Daniel Lima havia feito uma longa viagem pelas antigas colônias do mar do caribe. O haitianismo já era coisa enterrada há muito tempo quando o terremoto transformou o país, um dia governado por escravos, em escombros. Ainda assim o medo que a palavra causava nos senhores da terra era tangível o suficiente para mantê-lo ocupado. Retornou para a capital ultramarina lusitana com informações valiosas sobre a maneira como as forças de segurança operavam por lá. Organizadas por verbetes não georreferenciados, mapeavam o diagrama de forças do que viria a ser as Unidades Pacificadoras, utilizadas para manter sob controle as populações e garantirem a instalação dos grandes eventos no Rio de Janeiro. Não satisfeito, participou de intervenções coletivas na cidade, indicadas por explosões em seus mapas.
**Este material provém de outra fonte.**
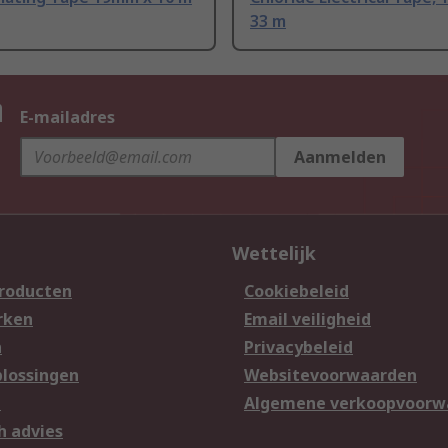
33 m
n
E-mailadres
Aanmelden
Wettelijk
producten
Cookiebeleid
rken
Email veiligheid
n
Privacybeleid
lossingen
Websitevoorwaarden
n
Algemene verkoopvoorw
h advies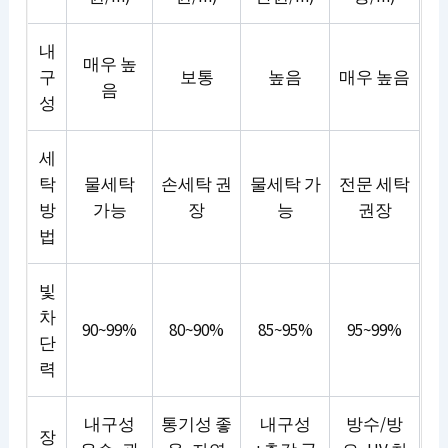
내
매우 높
구
보통
높음
매우 높음
음
성
세
탁
물세탁
손세탁 권
물세탁 가
전문 세탁
방
가능
장
능
권장
법
빛
차
90~99%
80~90%
85~95%
95~99%
단
력
내구성
통기성 좋
내구성
방수/방
장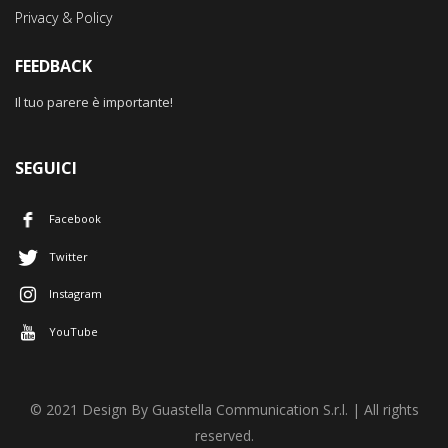
Privacy & Policy
FEEDBACK
Il tuo parere è importante!
SEGUICI
Facebook
Twitter
Instagram
YouTube
© 2021 Design By Guastella Communication S.r.l. | All rights
reserved.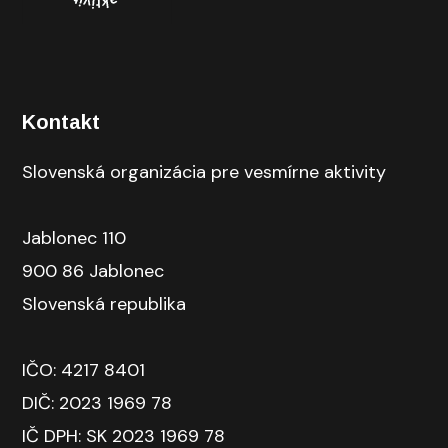
Kontakt
Slovenská organizácia pre vesmírne aktivity
Jablonec 110
900 86 Jablonec
Slovenská republika
IČO: 4217 8401
DIČ: 2023 1969 78
IČ DPH: SK 2023 1969 78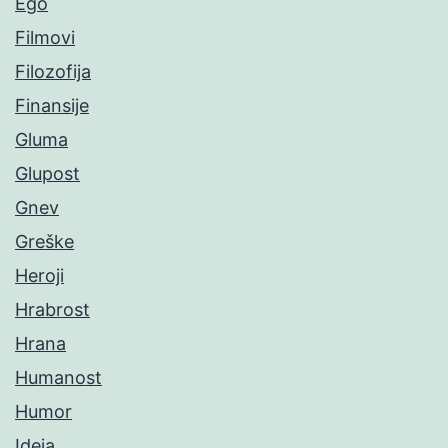
Ego
Filmovi
Filozofija
Finansije
Gluma
Glupost
Gnev
Greške
Heroji
Hrabrost
Hrana
Humanost
Humor
Ideja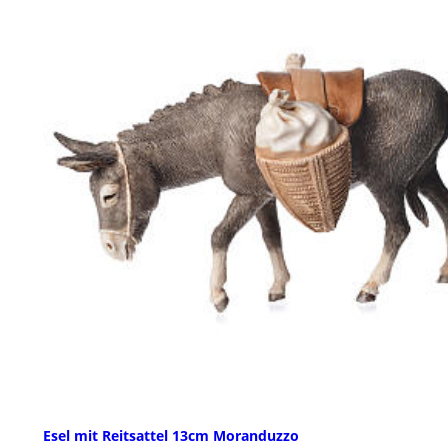
Esel mit Reitsattel 13cm Moranduzzo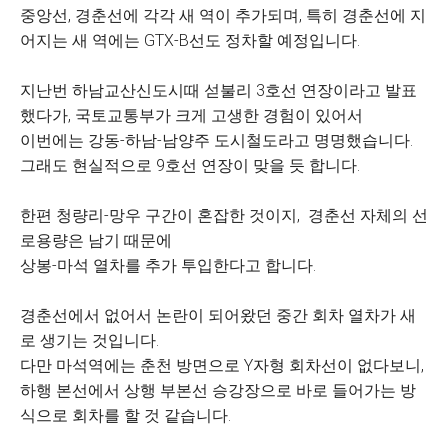
중앙선, 경춘선에 각각 새 역이 추가되며, 특히 경춘선에 지
어지는 새 역에는 GTX-B선도 정차할 예정입니다.
지난번 하남교산신도시때 섣불리 3호선 연장이라고 발표
했다가, 국토교통부가 크게 고생한 경험이 있어서
이번에는 강동-하남-남양주 도시철도라고 명명했습니다.
그래도 현실적으로 9호선 연장이 맞을 듯 합니다.
한편 청량리-망우 구간이 혼잡한 것이지, 경춘선 자체의 선
로용량은 남기 때문에
상봉-마석 열차를 추가 투입한다고 합니다.
경춘선에서 없어서 논란이 되어왔던 중간 회차 열차가 새
로 생기는 것입니다.
다만 마석역에는 춘천 방면으로 Y자형 회차선이 없다보니,
하행 본선에서 상행 부본선 승강장으로 바로 들어가는 방
식으로 회차를 할 것 같습니다.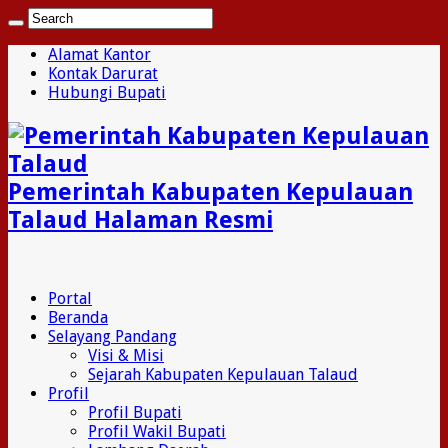
Alamat Kantor
Kontak Darurat
Hubungi Bupati
Pemerintah Kabupaten Kepulauan
Talaud Halaman Resmi
Portal
Beranda
Selayang Pandang
Visi & Misi
Sejarah Kabupaten Kepulauan Talaud
Profil
Profil Bupati
Profil Wakil Bupati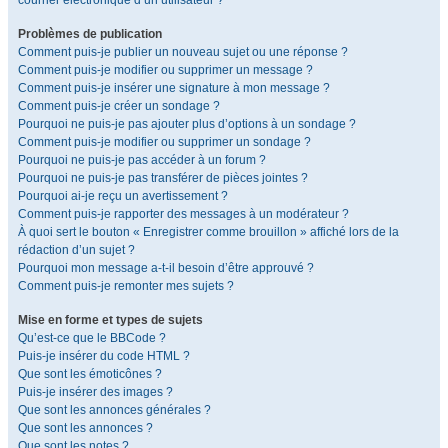
courrier électronique d’un utilisateur ?
Problèmes de publication
Comment puis-je publier un nouveau sujet ou une réponse ?
Comment puis-je modifier ou supprimer un message ?
Comment puis-je insérer une signature à mon message ?
Comment puis-je créer un sondage ?
Pourquoi ne puis-je pas ajouter plus d’options à un sondage ?
Comment puis-je modifier ou supprimer un sondage ?
Pourquoi ne puis-je pas accéder à un forum ?
Pourquoi ne puis-je pas transférer de pièces jointes ?
Pourquoi ai-je reçu un avertissement ?
Comment puis-je rapporter des messages à un modérateur ?
À quoi sert le bouton « Enregistrer comme brouillon » affiché lors de la
rédaction d’un sujet ?
Pourquoi mon message a-t-il besoin d’être approuvé ?
Comment puis-je remonter mes sujets ?
Mise en forme et types de sujets
Qu’est-ce que le BBCode ?
Puis-je insérer du code HTML ?
Que sont les émoticônes ?
Puis-je insérer des images ?
Que sont les annonces générales ?
Que sont les annonces ?
Que sont les notes ?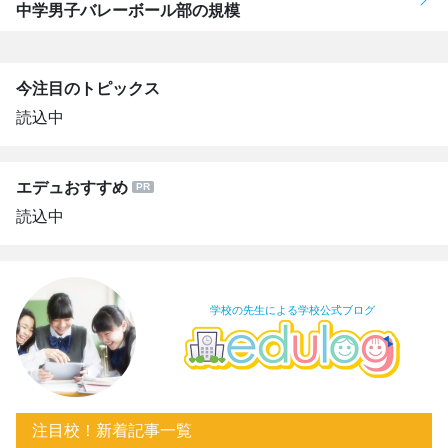
中学男子バレーボール部の規模
今注目のトピックス
読込中
エデュおすすめ
読込中
学校の先生による学校公式ブログ
注目校！新着記事一覧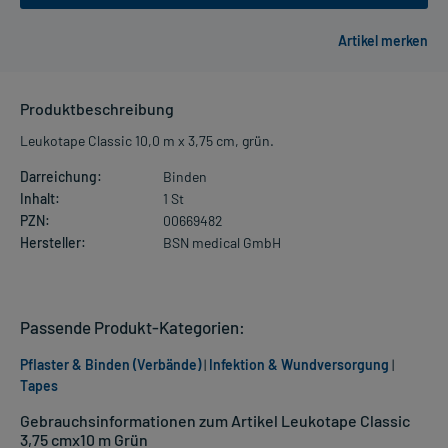
Produktbeschreibung
Leukotape Classic 10,0 m x 3,75 cm, grün.
Darreichung:
Binden
Inhalt:
1 St
PZN:
00669482
Hersteller:
BSN medical GmbH
Passende Produkt-Kategorien:
Pflaster & Binden (Verbände)
|
Infektion & Wundversorgung
|
Tapes
Gebrauchsinformationen zum Artikel Leukotape Classic
3,75 cmx10 m Grün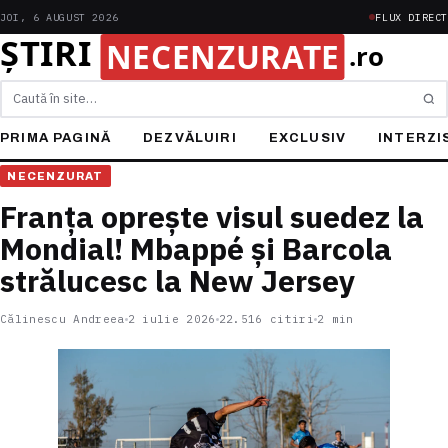
JOI, 6 AUGUST 2026
FLUX DIRECT
Caută
PRIMA PAGINĂ
DEZVĂLUIRI
EXCLUSIV
INTERZI
NECENZURAT
Franța oprește visul suedez la
Mondial! Mbappé și Barcola
strălucesc la New Jersey
Călinescu Andreea
2 iulie 2026
22.516 citiri
2 min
Menos inclinado a ação direta, a atividade de André Mesquita é metalingüística. Um jogo duplo onde tanto lhe interessam os limites do conhecimento do território pelas estruturas de controle quanto o mapeamento dos vetores ocultos do poder exercido por esses players. Mapas de continentes do além mar feito por grandes potências, mapas de satélites militares, mapas conspiracionistas, mapas de ações de contrainsurgência, mapas das crises geradas por ações desastradas de contrainsurgência, mapas de territórios ausentes, mapas do capitalismo, mapas do capitalismo tardio, mapas da pósmodernidade. Contracartografia de cartografias, Mesquita intersecciona esses instrumentos de poder político e militar, num modus operandi para encontrar brechas possíveis de atuação num mundo cada vez mais sobre controle.
O nome de David Sperling soa como de alguém que assombrava os mares do século XVIII, mas a maneira como se portava e as palavras que proferia o enquadravam como alguém a serviço da corte. Apesar desse leve deslocamento, seu modo de atuar por dentro do sistema a fim de subvertê-lo o colocava entre iguais naquele bando. Organizava seu raciocínio através de palavras chaves que iam se desdobrando em exemplos que levavam a novas palavras e a outros exemplos. Quando o encadeamento chegou a seu desfecho, apresentou algumas leituras feitas por um grupo sobre sua coordenação, onde passaram meses estudando o objeto que deu origem ao Contra Seminário: o Terminal 3 de Guarulhos. Foi inclusive o primeiro a mencionar o nome da construtora envolvida, além de citar algumas empresas próximas sem nenhum alarde nem cerimônia.
A língua espanhola de Pablo Ares era enunciada de forma entusiasmada e um tom mais alto do que a de seus companheiros. Defendia que todos poderíamos ser geógrafos, num viés mais ptolomaico de quem olha as coisas do rés do chão, do que de quem vigia as coisas do alto num constante vôo de pássaro. Suas ações também envolviam grupos de pessoas como o de Sperling, porém não com o rigor acadêmico de um enunciado a ser posto a prova. Seus mapas invertidos tomavam partido da sabedoria de quem vive o espaço e não percebe o quanto o conhece até o colocar em gráficos. Se não fosse seu lugar óbvio entre os outros baderneiros da cartografia, suas estratégias desenhadas para aflorar a memória muscular coletiva caberiam no dia anterior, quebrando a linearidade das apresentações.
Entre amigos o debate continuou sobre o não mapeamento dos oprimidos, possibilitando a continuidade das ações desses grupos por entre as linhas cartesianas, ou de outros mapas que garantissem suas versões e reconhecimento como autores do espaço. Com seu olhar de arquiteto, o diretor da Escola da Cidade ainda comparou a contracartografia com a própria estrutura dos edifícios, onde a espessura do território garantiria a estabilidade para o desenvolvimento de novas ações. Mas, deixando de lado a busca de zonas não controladas e sua contrapolítica, porque ainda fazemos mapas? Segundo esses contracartógrafos é porque ainda estamos perdidos.